Data-Oriented Programming in Python

A recap on Data-Oriented Programming by Yehonathan Sharvit but illustrated with Python examples (instead of JavaScript and Java)

Tam D Tran-The
Towards Data Science

--

Photo by AltumCode on Unsplash

Data-Oriented Programming by Yehonathan Sharvit is a great book that gives a gentle introduction to the concept of data-oriented programming (DOP) as an alternative to good old object-oriented programming (OOP). Sharvit deconstructs the elements of complexity that sometimes seems inevitable with OOP and summarizes the main principles of DOP that helps us make the system more manageable.

As its name suggests, DOP puts data first and foremost. This can be achieved by adhering to four main principles. These principles are language-agnostic. They can be represented in OOP languages (Java, C++, etc.), functional programming (FP) languages (Clojure, etc.) or general-purpose languages (Python, JavaScript). Whereas the author illustrates his examples using JavaScript and Java, this article attempts to demonstrate the ideas in Python.

Following along the article, you’ll find simple code snippets in Python that illustrate how each principle can be adhered to or broken. Sharvit also clarifies what the benefits and costs for each principle — many of them are relevant in Python whereas some are not.

Please note all the principles, corresponding advantages and drawbacks mentioned are credited to Yehonathan Sharvit, whereas the viewpoints on the applicability of these statements to Python, in conjunction with the Python code illustrations, are my own.

Principle #1: Separate code from data

“Separate code from data in a way that the code resides in functions whose behavior does not depend on data that is encapsulated in the function’s context.” — Yehonathan Sharvit

A natural way of adhering to this principle in Python is to use top-level functions (for code) and data classes that only have fields (for data). Whereas Sharvit illustrates in his book how to follow this principle in OOP and FP (functional programming) separately, my example in Python is a hybrid of OOP and FP.

Refer to the code snippet below as an example where code (behavior) is separated from data (facts/information).

from dataclasses import dataclass

@dataclass
class AuthorData:
"""Class for keeping track of an author in the system"""

first_name: str
last_name: str
n_books: int

def calculate_name(first_name: str, last_name: str):
return f"{first_name} {last_name}"

def is_prolific(n_books: int):
return n_books > 100

author_data = AuthorData("Isaac", "Asimov", 500)
calculate_name(author_data.first_name, author_data.last_name)
# 'Isaac Asimov'

Benefit # 1: “Code can be reused in different contexts” — Yehonathan Sharvit

As seen from the example above, calculate_name() can be used not only for authors but also for users, librarians, or anyone that has a first name and a last name field.
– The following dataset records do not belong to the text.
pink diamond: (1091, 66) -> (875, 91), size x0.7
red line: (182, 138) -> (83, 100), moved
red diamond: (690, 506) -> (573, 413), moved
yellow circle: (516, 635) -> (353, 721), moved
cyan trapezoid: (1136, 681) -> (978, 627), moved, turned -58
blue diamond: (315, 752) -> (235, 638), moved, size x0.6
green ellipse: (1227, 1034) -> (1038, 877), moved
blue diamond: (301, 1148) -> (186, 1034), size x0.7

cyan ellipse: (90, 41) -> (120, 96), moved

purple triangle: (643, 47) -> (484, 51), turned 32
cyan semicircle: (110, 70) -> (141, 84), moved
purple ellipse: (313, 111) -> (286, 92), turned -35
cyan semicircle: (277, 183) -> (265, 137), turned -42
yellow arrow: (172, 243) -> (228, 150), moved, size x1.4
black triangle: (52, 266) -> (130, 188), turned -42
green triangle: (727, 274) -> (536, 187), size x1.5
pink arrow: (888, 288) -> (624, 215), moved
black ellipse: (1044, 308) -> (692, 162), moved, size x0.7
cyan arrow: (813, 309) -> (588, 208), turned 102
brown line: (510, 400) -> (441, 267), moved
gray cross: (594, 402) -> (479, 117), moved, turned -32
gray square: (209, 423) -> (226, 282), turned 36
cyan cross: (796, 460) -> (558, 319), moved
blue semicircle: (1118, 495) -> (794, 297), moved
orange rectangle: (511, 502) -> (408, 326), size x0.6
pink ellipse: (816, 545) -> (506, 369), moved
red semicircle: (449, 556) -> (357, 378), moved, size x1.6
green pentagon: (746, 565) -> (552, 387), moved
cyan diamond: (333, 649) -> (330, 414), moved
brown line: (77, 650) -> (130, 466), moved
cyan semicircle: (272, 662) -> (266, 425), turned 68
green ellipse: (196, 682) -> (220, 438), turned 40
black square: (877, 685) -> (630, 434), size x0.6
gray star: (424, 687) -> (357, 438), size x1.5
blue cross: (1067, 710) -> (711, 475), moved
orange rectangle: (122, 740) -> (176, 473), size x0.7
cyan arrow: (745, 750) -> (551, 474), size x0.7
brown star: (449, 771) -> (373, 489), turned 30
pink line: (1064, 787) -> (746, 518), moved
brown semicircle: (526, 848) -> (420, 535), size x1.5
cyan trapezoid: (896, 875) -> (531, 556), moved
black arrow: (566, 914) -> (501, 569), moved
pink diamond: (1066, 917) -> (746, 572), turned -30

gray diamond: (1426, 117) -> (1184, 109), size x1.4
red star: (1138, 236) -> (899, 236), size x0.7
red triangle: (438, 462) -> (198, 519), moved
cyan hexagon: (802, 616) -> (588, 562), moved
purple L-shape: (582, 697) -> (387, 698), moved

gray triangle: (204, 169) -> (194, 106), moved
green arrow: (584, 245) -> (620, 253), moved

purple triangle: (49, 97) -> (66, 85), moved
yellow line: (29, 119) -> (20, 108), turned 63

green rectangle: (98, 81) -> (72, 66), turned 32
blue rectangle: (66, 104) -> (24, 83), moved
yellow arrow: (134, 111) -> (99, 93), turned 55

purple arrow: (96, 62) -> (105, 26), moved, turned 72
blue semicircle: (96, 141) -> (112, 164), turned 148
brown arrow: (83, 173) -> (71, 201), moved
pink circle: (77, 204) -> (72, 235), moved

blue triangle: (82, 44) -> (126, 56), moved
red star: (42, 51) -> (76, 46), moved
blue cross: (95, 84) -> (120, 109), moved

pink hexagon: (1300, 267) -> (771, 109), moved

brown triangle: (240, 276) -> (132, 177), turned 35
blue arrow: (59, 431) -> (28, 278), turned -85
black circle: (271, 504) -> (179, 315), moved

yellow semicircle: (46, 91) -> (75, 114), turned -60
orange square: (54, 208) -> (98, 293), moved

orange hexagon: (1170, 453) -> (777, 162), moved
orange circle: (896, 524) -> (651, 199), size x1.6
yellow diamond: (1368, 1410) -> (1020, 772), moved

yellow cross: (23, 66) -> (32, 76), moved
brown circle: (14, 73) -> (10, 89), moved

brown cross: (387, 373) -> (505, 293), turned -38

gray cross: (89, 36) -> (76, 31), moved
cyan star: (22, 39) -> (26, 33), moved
The code that deals with full name calculation is separate from the code that deals with the creation of author data.

@dataclass
class UserData:
"""Class for keeping track of a user in the system"""

first_name: str
last_name: str
email: str

user_data = UserData("John", "Doe", "john.doe@gmail.com")
calculate_name(user_data.first_name, user_data.last_name)
# 'John Doe'

Benefit # 2: “Code can be tested in isolation” — Yehonathan Sharvit

Below is an example that doesn’t adhere to Principle #1.

class Address:
def __init__(self, street_num: int, street_name: str,
city: str, state: str, zip_code: int):
self.street_num = street_num
self.street_name = street_name
self.city = city
self.state = state
self.zip_code = zip_code


class Author:
def __init__(self, first_name: str, last_name: str, n_books: int,
address: Address):
self.first_name = first_name
self.last_name = last_name
self.n_books = n_books
self.address = address

@property
def full_name(self):
return f"{self.first_name} {self.last_name}"

@property
def is_prolific(self):
return self.n_books > 100


address = Address(651, "Essex Street", "Brooklyn", "NY", 11208)
author = Author("Issac", "Asimov", 500, address)
assert author.full_name == "Issac Asimov"

In order to test the full_name() property that lives inside the Author class, we need to instantiate the Author object, which requires us to have values for all attributes, including those unrelated to the behavior we are testing (such as n_books and address custom class). This is an unnecessarily complex and tedious setup just to test a single method.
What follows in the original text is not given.